Ford-UAW deal includes $9,000 bonus, plan to close Romeo plant
Ford Motor Co.'s proposed contract deal with the United Auto Workers includes plans to close its Romeo Engine Plant — and a $9,000 ratification bonus if workers approve the tentative agreement, The Detroit News has learned.
The 600 hourly employees who work at the Romeo facility would be offered jobs at the Van Dyke Transmission Plant roughly 15 miles away. The engine plant closure is not expected to result in any jobs losses, according to two sources with knowledge of the terms of the proposed deal. The workers would have the option to take a buyout offer similar to that offered to GM employees as part of their new contract approved a week ago.
Romeo is the only plant closure in the deal, sources said.
Ford spokeswoman Kelli Felker declined to comment on details of the tentative agreement, referring to the a statement from Bill Dirksen, vice president of labor affairs at Ford, which confirmed the automaker had reached a proposed tentative agreement with the UAW on Wednesday night.
The $9,000 bonus would be larger than the $8,500 bonus that Ford members received when they ratified the 2015 contract. That $8,500 bonus was composed partly of a profit sharing pull-ahead. The $9,000 in the latest proposal is less than the $11,000 GM plans to pay to UAW members Nov. 8 as a ratification bonus.
The GM bonus, however, pays back the average $6,000 in wages that hourly workers lost during the 40-day strike against the automaker, and the roughly $3,000 members would miss on next year's profit-sharing checks from the Detroit automaker. GM's 2019 profits are expected to decline $3 billion due to the strike.
The plant closure could be seen as a win for Ford, according to Kristin Dziczek, vice president of industry, labor and economics at Ann Arbor's Center for Automotive Research.
"It allows Ford to close a facility, which saves them money," she said. "It's certainly not as much savings as GM got. Going first has its advantages and disadvantages. GM also lost $2 billion and had a big strike. It cost them money to get those things."
GM's agreement confirmed the wind-down of three plants identified last November for closure. Those plants include Lordstown Assembly in northeast Ohio, Baltimore Operations in Maryland and Warren Transmission in southeast Michigan. A customer care and after-sales plant in Fontana, California, also would close during the term of the agreement.
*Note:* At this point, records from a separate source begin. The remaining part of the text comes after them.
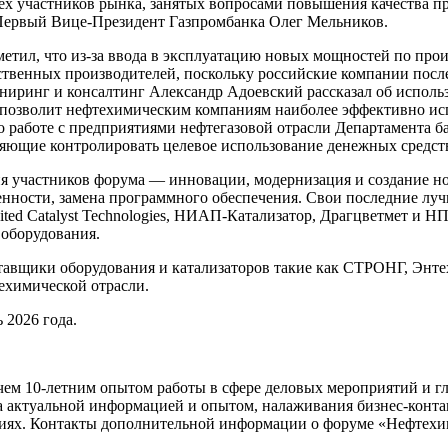
ех участников рынка, занятых вопросами повышения качества п
л Первый Вице-Президент Газпромбанка Олег Мельников.
 что из-за ввода в эксплуатацию новых мощностей по произ
ественных производителей, поскольку российские компании посл
иринг и консалтинг Александр Адоевский рассказал об испол
 позволит нефтехимическим компаниям наиболее эффективно ис
о работе с предприятиями нефтегазовой отрасли Департамента 
яющие контролировать целевое использование денежных средст
я участников форума — инновации, модернизация и создание но
нности, замена программного обеспечения. Свои последние луч
ited Catalyst Technologies, НИАП-Катализатор, Драгцветмет и
оборудования.
ставщики оборудования и катализаторов такие как СТРОНГ, Энт
техимической отрасли.
2026 года.
10-летним опытом работы в сфере деловых мероприятий и глуб
 актуальной информацией и опытом, налаживания бизнес-контак
овиях. Контакты дополнительной информации о форуме «Нефтех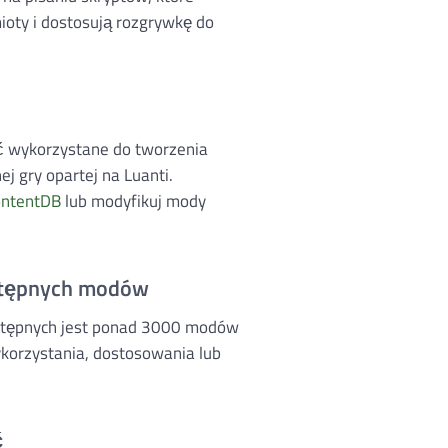
oty i dostosują rozgrywkę do
ć wykorzystane do tworzenia
 gry opartej na Luanti.
ontentDB
lub modyfikuj mody
stępnych modów
tępnych jest ponad 3000 modów
korzystania, dostosowania lub
ć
That could save GM and at least $4 billion by the end of 2020.
Ford-UAW presidents from around the country are expected in Detroit at 1 p.m. Friday to vote to present the tentative agreement to members for a ratification vote. The UAW officials are expected to meet at TCF Center downtown. Votes would likely be due by the following Friday, Nov. 8.
If those Ford local leaders vote to present the deal to members, there's no guarantee that the contract would be ratified by members. In 2015, Fiat Chrysler Automobiles NV UAW membership voted down the first contract. Once they approved the deal, subsequent deals with GM and then Ford passed with narrowing margins.
The new GM agreement passed with a 57% majority a week ago. That leaves a narrow margin for that percentage to shrink and members still ratify the contract.
"Generally we see the pattern agreement will pass with declining percentages," Dziczek said. "Unless it's way sweeter, we might see something less than 57%."
Negotiators for the automaker and the UAW reached a deal less than a week after UAW members ratified a new contract with General Motors Co. that allowed GM to close four plants in the U.S. over the next four-year contract period.
The Romeo plant closure comes after labor experts and analysts questioned what "wins" Ford would get out of its new contract with the UAW.
GM's wins came from the UAW allowing the automaker to close four plants. Ford hasn't had the same issues with capacity as its crosstown rival, but Ford officials have said they had excess capacity on engine plants in the U.S.
The move to close an engine plant that made big -8 engines for Ford's largest vehicles comes as the automaker plans to invest $11 billion in electrified vehicles over the next few years.
The speedy negotiations between Ford and the UAW show that both sides wanted to move forward without another strike, according to Patrick Anderson, CEO of East Lansing-based Anderson Economic Group LLC.
"Ford and the UAW, with approximately 55,000 hourly workers in the U.S., had more to lose with a costly strike than did GM and its workers," Anderson said. "Furthermore, Ford did not have the same immediate need to close storied plants. It appears both parties took a sane approach, and avoided a painful strike that would have benefited neither of them."